On Apr 17, 2008, at 2:50 AM, YKY (Yan King Yin) wrote:
ARC (Adaptive Cache Replacement) seems to be one of the most popular
methods, and it's based on keeping track of "frequently used" and
"recently used".  Unfortunately, for AGI / inference purposes, those
may not be the right optimization objectives.


It is a cache replacement algorithm, what would be a "right optimization objective" for such an algorithm? There is a lot of cleverness in the use of the cache to maximize cache efficiency beyond the cache replacement algorithm -- it is one of the most heavily engineered parts of a database engine.

As an FYI, ARC is patented by IBM. PostgreSQL uses a different but similar algorithm that is indistinguishable from ARC in benchmarks (having implemented ARC briefly, not realizing that it was patented).

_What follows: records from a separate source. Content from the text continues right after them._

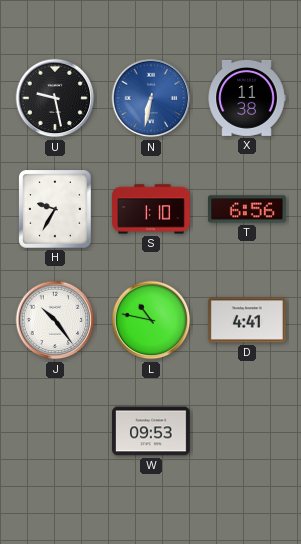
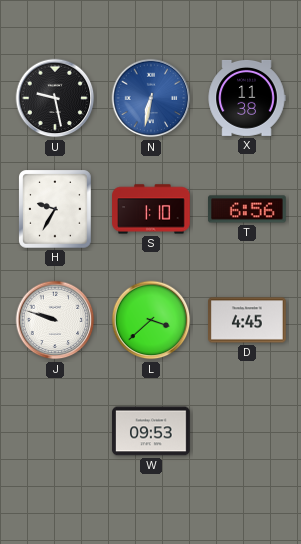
J: 10:24 -> 9:48
L: 10:47 -> 3:38
D: 4:41 -> 4:45
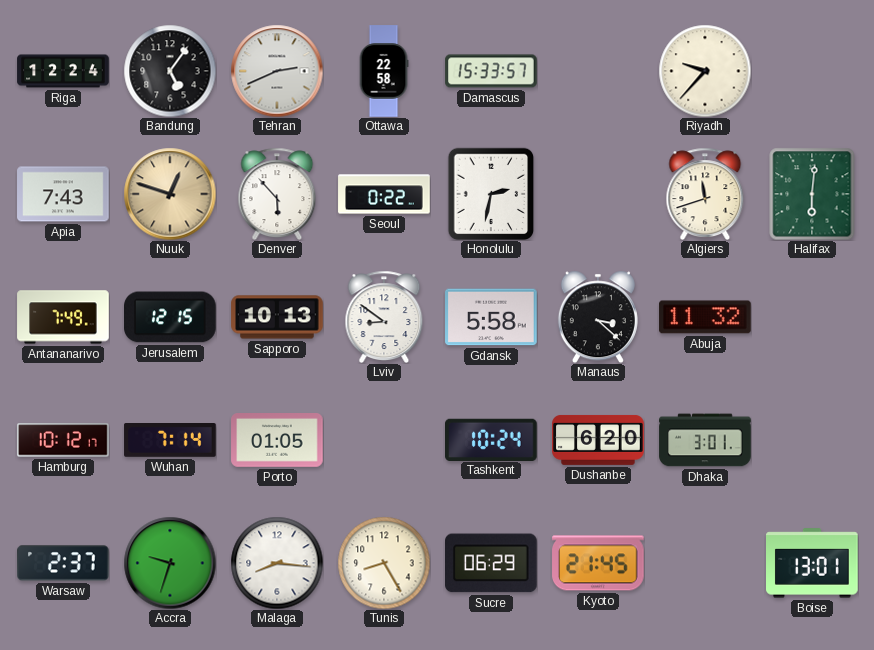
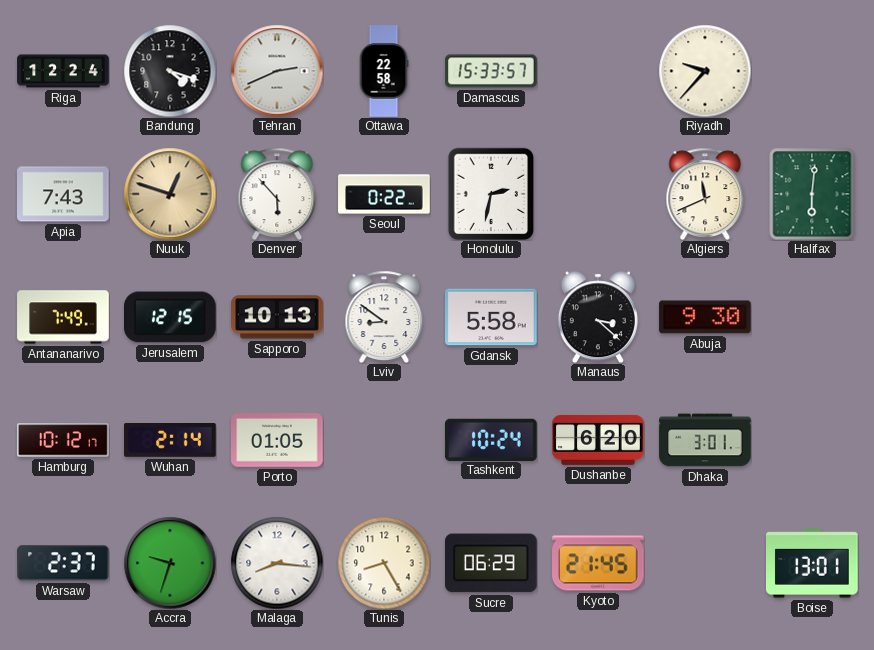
Bandung: 5:06 -> 4:18
Algiers: 11:42 -> 11:41
Abuja: 11:32 -> 9:30
Wuhan: 7:14 -> 2:14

The requirement of inference is that we need to access a lot of
*different* nodes, but the same nodes may not be required many times.
Perhaps what we need is to *bundle* up nodes that are associated with
each other, so we can read a whole block of nodes with 1 disk access.
This requires a very special type of storage organization -- it seems
that existing DBMSs don't have it =(


Again, most good database engines can do this, as it is a standard access pattern for databases, and most databases can solve this problem multiple ways. As an example, clustering and index- organization features in databases address your issue here.

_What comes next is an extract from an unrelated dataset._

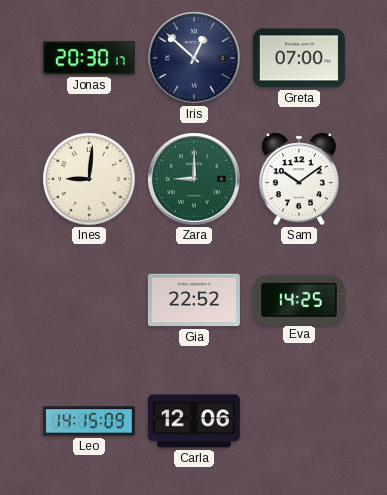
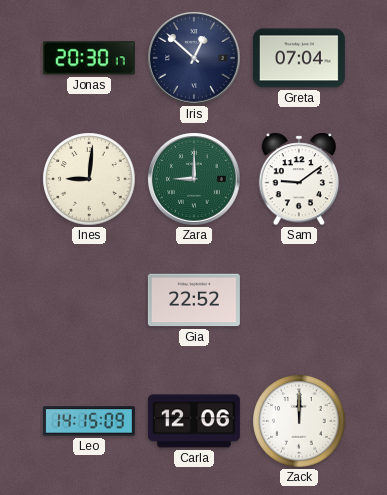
Greta: 07:00 -> 07:04
Sam: 10:09 -> 9:09
Eva: 14:25 -> none
Zack: none -> 12:00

It is pretty difficult to generate an access pattern use case that they cannot be optimized for with a good database engine. They are very densely engineered pieces of software, designed to be very fast while scaling well in multiple dimensions and adapting to varying workloads. On the other hand, if your use case is simple enough you can gain some significant speed for modest effort by writing your own engine that is purpose-built to be optimized for your needs.